Yazmak benim hayatımda birden bire baş gösteren bir heves,
heyecan olmadı. Kendimi bildim bileli okumak ve yazmakla çok zamanlar geçirdim.
Eğitim hayatımın çeşitli aşamalarında yazmaya adanmış bazı dönemlerim oldu.Sanırım ortaokul yıllarım, bu
sorunun cevabı olur. Elbette her çocuğun, gece yastığa başına koyduğunda hayal
gücünden dökülen hikâyeleri vardır.
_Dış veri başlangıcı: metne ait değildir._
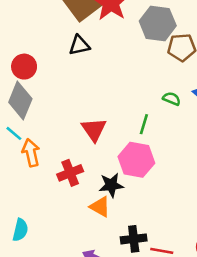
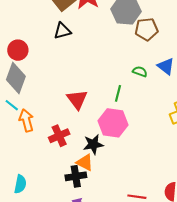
black cross: (134, 239) -> (76, 176), moved

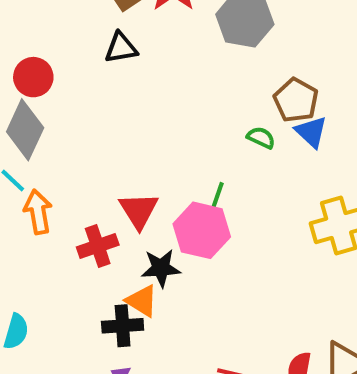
brown pentagon: (146, 29) -> (296, 100), moved, turned 30
green line: (118, 93) -> (217, 198), moved
red triangle: (77, 99) -> (139, 210), moved

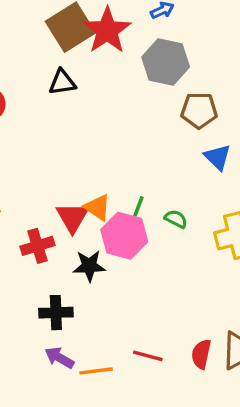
brown pentagon: (296, 100) -> (199, 110), moved, turned -30
green semicircle: (261, 138) -> (176, 219), moved
orange triangle: (142, 301) -> (97, 207), moved

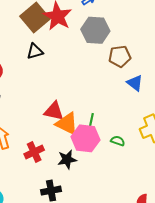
orange triangle: (97, 207) -> (67, 124), size x1.4
red triangle: (72, 217) -> (54, 111), moved, turned -40
green semicircle: (176, 219) -> (118, 141), moved

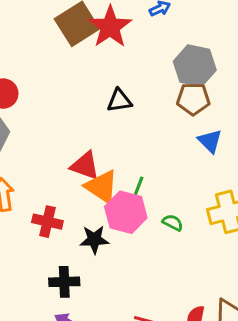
gray hexagon: (95, 30) -> (195, 66), moved
black triangle: (35, 51) -> (119, 101), moved
red cross: (34, 152) -> (47, 222), turned 30

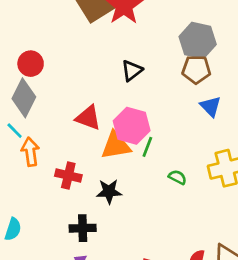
black triangle: (119, 101) -> (132, 71), turned -30
red triangle: (85, 166) -> (88, 118), moved
orange triangle: (102, 187) -> (116, 145), turned -44
pink hexagon: (126, 212) -> (132, 126), moved

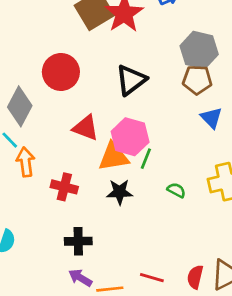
red circle: (31, 64) -> (61, 72), moved, size x1.4
black triangle: (132, 71) -> (131, 80), size x1.4
black star: (109, 191) -> (120, 192), moved

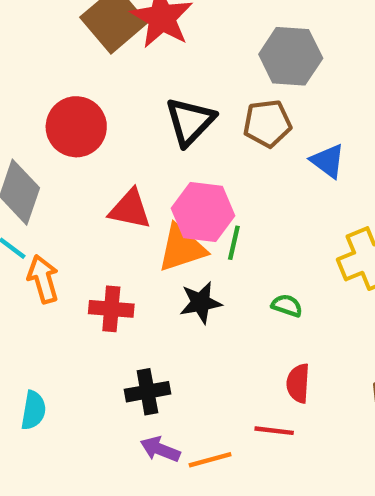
brown pentagon: (197, 80) -> (267, 123), moved
green semicircle: (176, 190) -> (287, 306), moved
red semicircle: (195, 277) -> (298, 383), moved

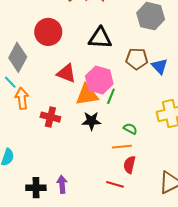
black triangle: (190, 121) -> (100, 38), turned 40
brown pentagon: (267, 123) -> (137, 59), moved
black cross: (147, 392) -> (36, 188), moved
purple arrow: (160, 449) -> (62, 184), turned 54
orange line: (210, 460) -> (122, 147), moved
Benim de öyle birkaç hikâyem vardı. Bunu
yazıya döktüğüm o ilk anı da hatırlıyorum. Ancak büyüdükçe daha çok şiire
kaydım. Birkaç yarışmada derece aldım. Okul hayatım tamamen bitince de kurgusal
metinler yazdım.
* Kitap yada genel olarak yazma konusunu nasıl seçiyorsunuz? Etkileşim var
mı? Yoksa tamamen tesadüf mü? Yani kurguyu önceden mi
belirlersiniz? Yoksa bütün olay örgüsü siz yazdıkça mı gelişir?
Kurguyu
genel, kabataslak haliyle önceden belirlerim. Detaylar, yan öyküler, yardımcı
karakterler yazdıkça gelir. Henüz ortada hiçbir şey yokken ve bilgisayarımda
yazıya dökmeme çok zaman varken bile yazacağım konu zihnime çoktan yerleşmiş
olur.
* Kimsenin okumayacağını bilseniz bile yazmaya devam eder miydiniz?
Sanırım
etmezdim. Benim içimde, aklımda, kalbimde sürekli olaylar yaşanır, karakterler
hayat bulur. Her zaman, her yerde, olmayan insanların, romantik, komik hikâyeleri,
anları, küçük sahneleri benimledir. Eğer kimsenin okumayacağını bilsem kendim
ve zihnimdekilerle yetinir, yazıya dökmem. Orada yaşatmaya devam ederim. Ancak
okunduğunu bilmek beni eyleme geçiren en önemli motivasyon kaynağı.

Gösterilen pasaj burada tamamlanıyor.